As large language models balloon in size and complexity, the efficiency of GPU kernels has become a critical bottleneck. While custom kernels can bridge performance gaps left by standard libraries like PyTorch, their creation demands scarce, specialized expertise. LinkedIn's open-source Liger Kernel project aims to democratize these optimizations.
Liger Kernel delivers substantial gains, boasting a 20% throughput improvement and 60% memory reduction across nearly 40 model architectures. It integrates seamlessly with popular tools like HuggingFace Transformers and works with Flash Attention, PyTorch FSDP, and DeepSpeed. The project has seen strong adoption, with over 7 million downloads and contributions from 100+ companies.

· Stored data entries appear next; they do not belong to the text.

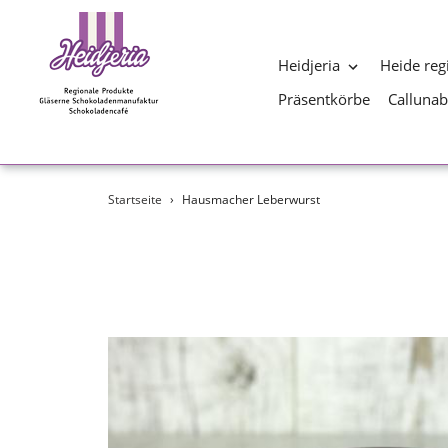
Heidjeria
Heide reg
Präsentkörbe
Calluna
Direkt
Startseite
›
Hausmacher Leberwurst
zum
Inhalt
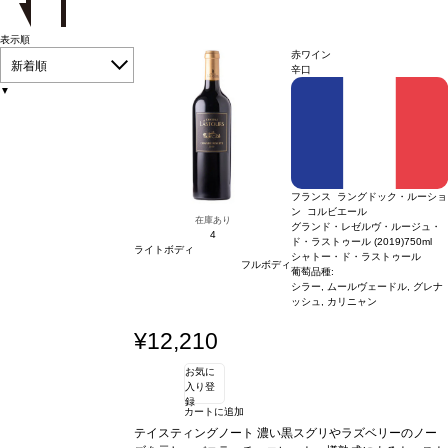
表示順
赤ワイン
新着順
辛口
▼
フランス ラングドック・ルーショ
ン コルビエール
在庫あり
グランド・レゼルヴ・ルージュ・
4
ド・ラストゥール (2019)
750ml
ライトボディ
シャトー・ド・ラストゥール
フルボディ
葡萄品種:
シラー, ムールヴェードル, グレナ
ッシュ, カリニャン
¥12,210
お気に
入り登
録
カートに追加
テイスティングノート
濃い黒スグリやラズベリーのノー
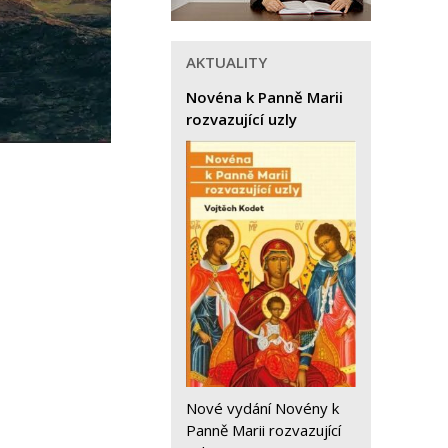
AKTUALITY
Novéna k Panně Marii
rozvazující uzly
Nové vydání Novény k
Panně Marii rozvazující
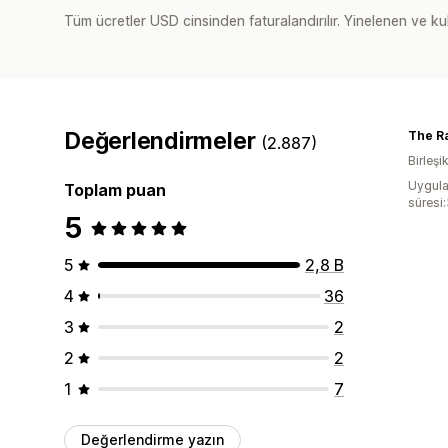
Tüm ücretler USD cinsinden faturalandırılır. Yinelenen ve kul
Değerlendirmeler
The Ra
(2.887)
Birleşi
Uygula
Toplam puan
süresi
5
5
2,8 B
4
36
3
2
2
2
1
7
Değerlendirme yazın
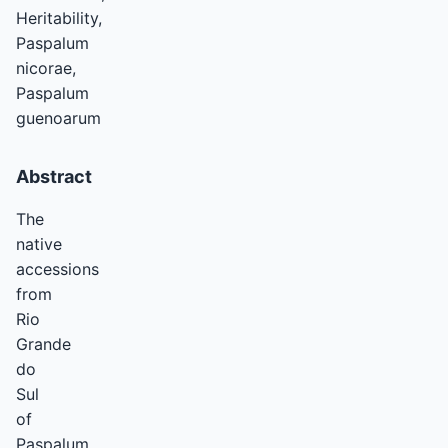
Heritability,
Paspalum
nicorae,
Paspalum
guenoarum
Abstract
The
native
accessions
from
Rio
Grande
do
Sul
of
Paspalum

However, maintaining such an extensive project presents its own hurdles. Developing new kernels, optimizing existing ones, and integrating support for new models each require significant expert time—a pace that struggles to keep up with rapid model innovation.
To address this, LinkedIn is deploying AI agents to automate the heavy lifting of kernel engineering. This initiative, detailed in a recent post, applies the philosophy of "AI helping build better AI" to GPU kernel development.
Agentic Workflows for Kernel Engineering
The development of Liger Kernel follows well-defined patterns: analysis, implementation, testing, and benchmarking. These repeatable steps are ideal for agentic automation, but the complexity of arbitrary shapes, multiple precision modes, and diverse model architectures necessitates sophisticated workflows.